英文法のトリセツシリーズには『新装版 英文法のトリセツ 中学レベル完結編』がありますが、中学卒業レベルよりもかなり難易度が高いため、とりあえず上記2冊をクリアできればOKです。

一億人の英文法

書籍名 一億人の英文法
著者 大西泰斗/ポール・マクベイ
金額 1,800円+税
ページ数 本体682ページ
読者対象 英語初中級者

ひと昔前にありふれていたような専門書のような文法書ではなく、イラストや図解が気前よく使われています。ムダに文法用語を使わず、ビジュアルで理解できるようになっているので、「英語って簡単なんだ」「英語っておもしろいじゃん」と感じられます。

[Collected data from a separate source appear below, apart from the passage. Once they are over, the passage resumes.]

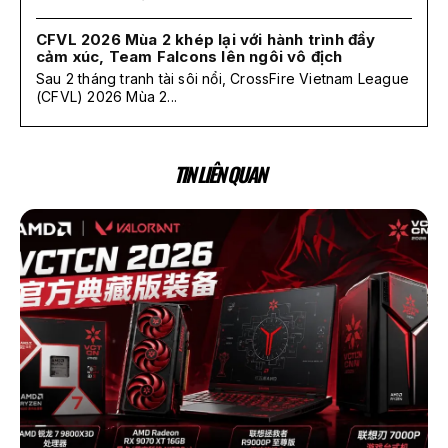
CFVL 2026 Mùa 2 khép lại với hành trình đầy
cảm xúc, Team Falcons lên ngôi vô địch
Sau 2 tháng tranh tài sôi nổi, CrossFire Vietnam League
(CFVL) 2026 Mùa 2...
TIN LIÊN QUAN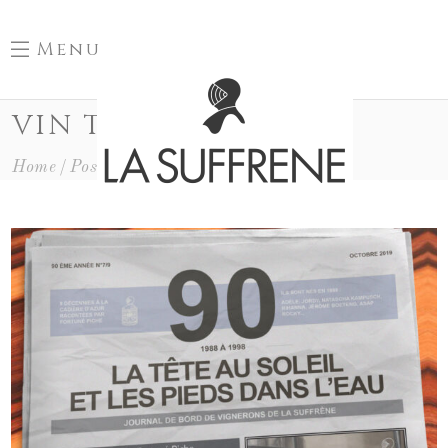
Menu
VIN TAG
Home
Posts Tagged "vin"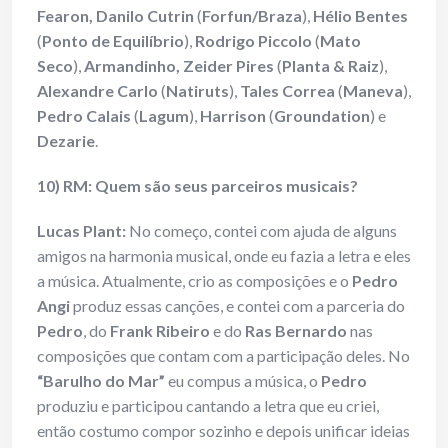
Fearon, Danilo Cutrin
(
Forfun/Braza
),
Hélio Bentes
(
Ponto de Equilíbrio
),
Rodrigo Piccolo
(
Mato
Seco
),
Armandinho, Zeider Pires
(
Planta & Raiz
),
Alexandre Carlo
(
Natiruts
),
Tales Correa
(
Maneva
),
Pedro Calais
(
Lagum
),
Harrison
(
Groundation
) e
Dezarie
.
10) RM: Quem são seus parceiros musicais?
Lucas Plant:
No começo, contei com ajuda de alguns
amigos na harmonia musical, onde eu fazia a letra e eles
a música. Atualmente, crio as composições e o
Pedro
Angi
produz essas canções, e contei com a parceria do
Pedro
, do
Frank Ribeiro
e do
Ras Bernardo
nas
composições que contam com a participação deles. No
“Barulho do Mar”
eu compus a música, o
Pedro
produziu e participou cantando a letra que eu criei,
então costumo compor sozinho e depois unificar ideias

また、なによりも特徴的なのは、大学受験のための文法書ではなく、話すための参考書になっていること。わたしは留学2回経験済の教材編集者なんですが、それでも読み返すたびに「はっ!」と新しい発見があります。ネイティブスピーカーの意識がわかります。

英文法の知識がまったくない状態で、端から読み込むにはちょっとページ数が多いなと思います。

読み物としてもおもしろいんですが、全部読み込むには時間がかかります。

総合英語 FACTBOOK これからの英文法

書籍名 総合英語 FACTBOOK これからの英文法
著者 大西泰斗/ポール・マクベイ
金額 1,500円+税
ページ数 本体534ページ
読者対象 英語初中級者

『一億人の英文法』の学校仕様向けです。

『一億人の英文法』は、従来学校で習う文法の感覚と離れているので、(いい意味で)義務教育を通ってきた日本人にはややクセがあるように感じられるんですが、こちらはもともと学校向けにつくられたものなので、一般人になじみがいいと思います。

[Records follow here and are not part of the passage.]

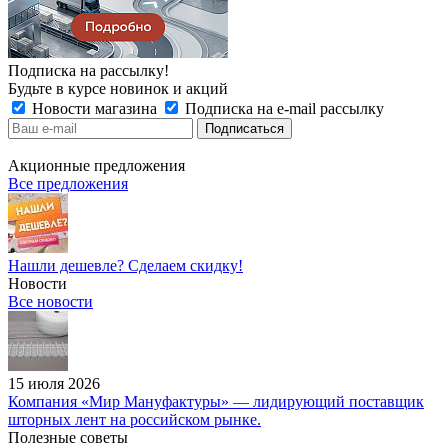
Подписка на рассылку!
Будьте в курсе новинок и акций
Новости магазина
Подписка на e-mail рассылку
Акционные предложения
Все предложения
Нашли дешевле? Сделаем скидку!
Новости
Все новости
15 июля 2026
Компания «Мир Мануфактуры» — лидирующий поставщик
шторных лент на российском рынке.
Полезные советы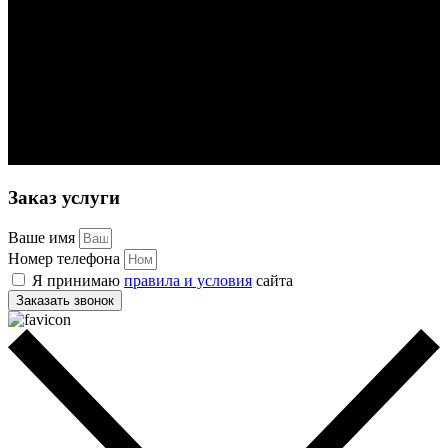
Заказ услуги
Ваше имя
Номер телефона
Я принимаю
правила и условия
сайта
Заказать звонок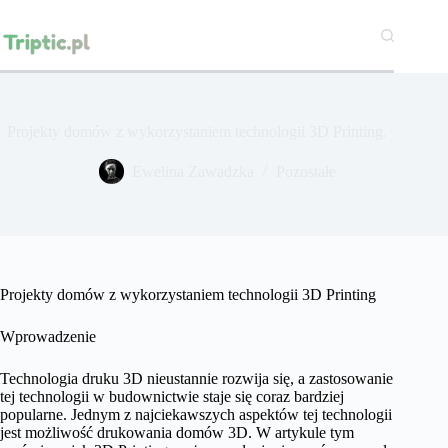
Przejdź
do
treści
Projekty domów z wykorzystaniem technologii 3D Printing.
Ewelina Zawadzka
Pozostałe
Projekty domów z wykorzystaniem technologii 3D Printing
Wprowadzenie
Technologia druku 3D nieustannie rozwija się, a zastosowanie
tej technologii w budownictwie staje się coraz bardziej
popularne. Jednym z najciekawszych aspektów tej technologii
jest możliwość drukowania domów 3D. W artykule tym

英文法の知識がまったくない状態で、端から読み込むにはちょっとページ数が多いなと思います。

気になる項目を引くといったような辞書的な文法書としてオススメです。

English Grammar in Use

書籍名 English Grammar in Use
著者 Raymond Murphy
金額 4,085円
ページ数 本体391ページ
読者対象 英語初中級者

世界中の語学学校で利用されている文法書です。信頼度抜群。

ネイティブの思考で英語を学べるので「わかりやすい」「あなどれない」ととても評判がよく、実際にアメリカに語学留学した友人が「日本でもこういう教え方をしてくれればいいのに」と本気で嘆いていました。

すべて英語で書かれていますが、もともと英語学習者のためにつくられたもので、解説もシンプルでわかりやすいので、初級者でも取り組めると思います。例文が多いのも魅力です。

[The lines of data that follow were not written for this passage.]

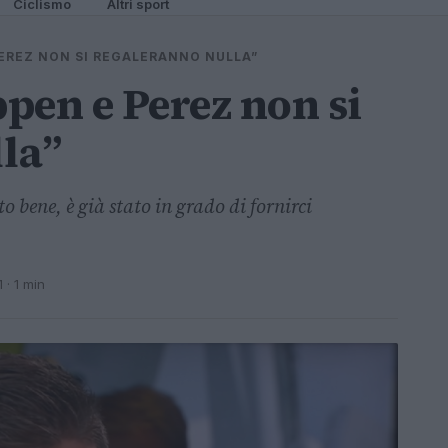
Ciclismo
Altri sport
EREZ NON SI REGALERANNO NULLA”
pen e Perez non si
la”
o bene, è già stato in grado di fornirci
1
· 1 min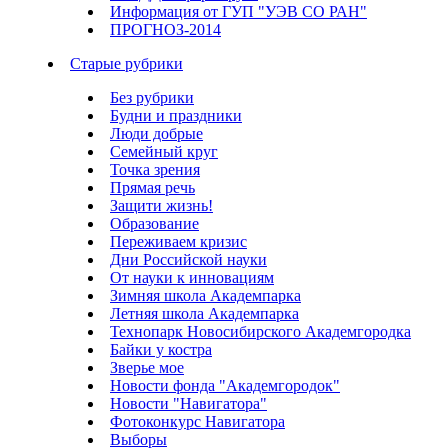
Информация от ГУП "УЭВ СО РАН"
ПРОГНОЗ-2014
Старые рубрики
Без рубрики
Будни и праздники
Люди добрые
Семейный круг
Точка зрения
Прямая речь
Защити жизнь!
Образование
Переживаем кризис
Дни Российской науки
От науки к инновациям
Зимняя школа Академпарка
Летняя школа Академпарка
Технопарк Новосибирского Академгородка
Байки у костра
Зверье мое
Новости фонда "Академгородок"
Новости "Навигатора"
Фотоконкурс Навигатора
Выборы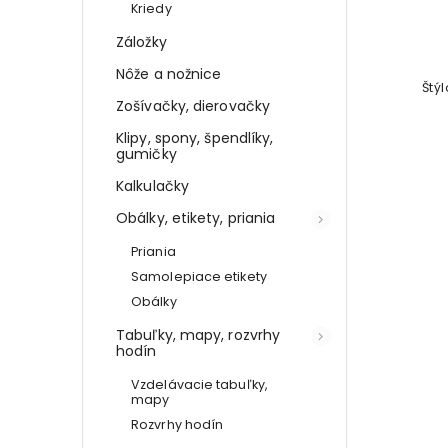
Detail
Kriedy
Záložky
€18,33
Nôže a nožnice
Štýlové púzdro na ceruzky do školy
Štý
Zošívačky, dierovačky
aj kancelárie
Klipy, spony, špendlíky,
gumičky
Kalkulačky
Obálky, etikety, priania
Priania
Samolepiace etikety
Obálky
Tabuľky, mapy, rozvrhy
hodín
Vzdelávacie tabuľky,
mapy
Rozvrhy hodín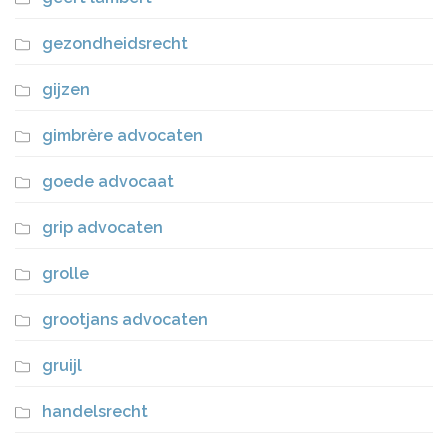
gezondheidsrecht
gijzen
gimbrère advocaten
goede advocaat
grip advocaten
grolle
grootjans advocaten
gruijl
handelsrecht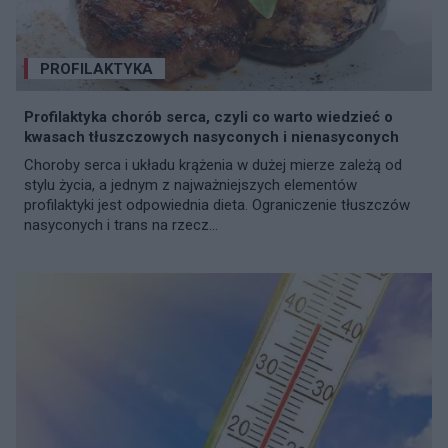
PROFILAKTYKA
Profilaktyka chorób serca, czyli co warto wiedzieć o
kwasach tłuszczowych nasyconych i nienasyconych
Choroby serca i układu krążenia w dużej mierze zależą od
stylu życia, a jednym z najważniejszych elementów
profilaktyki jest odpowiednia dieta. Ograniczenie tłuszczów
nasyconych i trans na rzecz...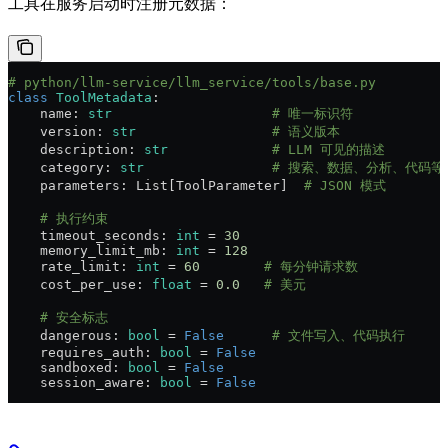
工具在服务启动时注册元数据：
# python/llm-service/llm_service/tools/base.py
class
 ToolMetadata
:
    name: 
str
                    # 唯一标识符
    version: 
str
                 # 语义版本
    description: 
str
             # LLM 可见的描述
    category: 
str
                # 搜索、数据、分析、代码等
    parameters: List[ToolParameter]  
# JSON 模式
    # 执行约束
    timeout_seconds: 
int
 = 
30
    memory_limit_mb: 
int
 = 
128
    rate_limit: 
int
 = 
60
        # 每分钟请求数
    cost_per_use: 
float
 = 
0.0
   # 美元
    # 安全标志
    dangerous: 
bool
 = 
False
      # 文件写入、代码执行
    requires_auth: 
bool
 = 
False
    sandboxed: 
bool
 = 
False
    session_aware: 
bool
 = 
False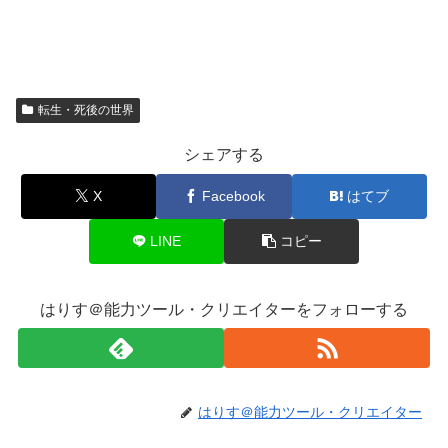
転生・死後の世界
シェアする
X
Facebook
はてブ
LINE
コピー
はりす＠能力ツール・クリエイターをフォローする
はりす＠能力ツール・クリエイター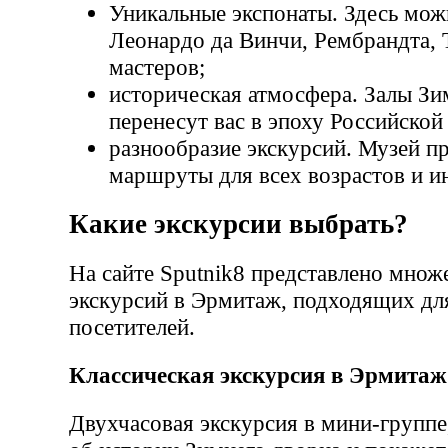
Уникальные экспонаты. Здесь мож
Леонардо да Винчи, Рембрандта, 
мастеров;
историческая атмосфера. Залы Зи
перенесут вас в эпоху Российской
разнообразие экскурсий. Музей пр
маршруты для всех возрастов и и
Какие экскурсии выбрать?
На сайте Sputnik8 представлено множ
экскурсий в Эрмитаж, подходящих дл
посетителей.
Классическая экскурсия в Эрмитаж
Двухчасовая экскурсия в мини-группе,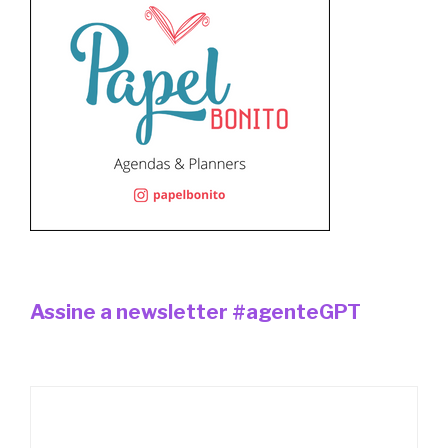
Assine a newsletter #agenteGPT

ページ数が多いので、すべて網羅するには時間がかかります。

中学英語がもうさっぱりで英語にアレルギーがあるんだけどどうしても英語を学ばないといけないという場合は、同じ本のBasicレベルに『Basic Grammar in Use』があるので、こちらからはじめてもいいかもしれません。

まとめ

基礎固めをじっくりすることが、ネイティブの英語に近づく最短の方法。

自分に合った文法書で「英語がわかる!」を実感しながら楽しく英語を学んでいきましょう。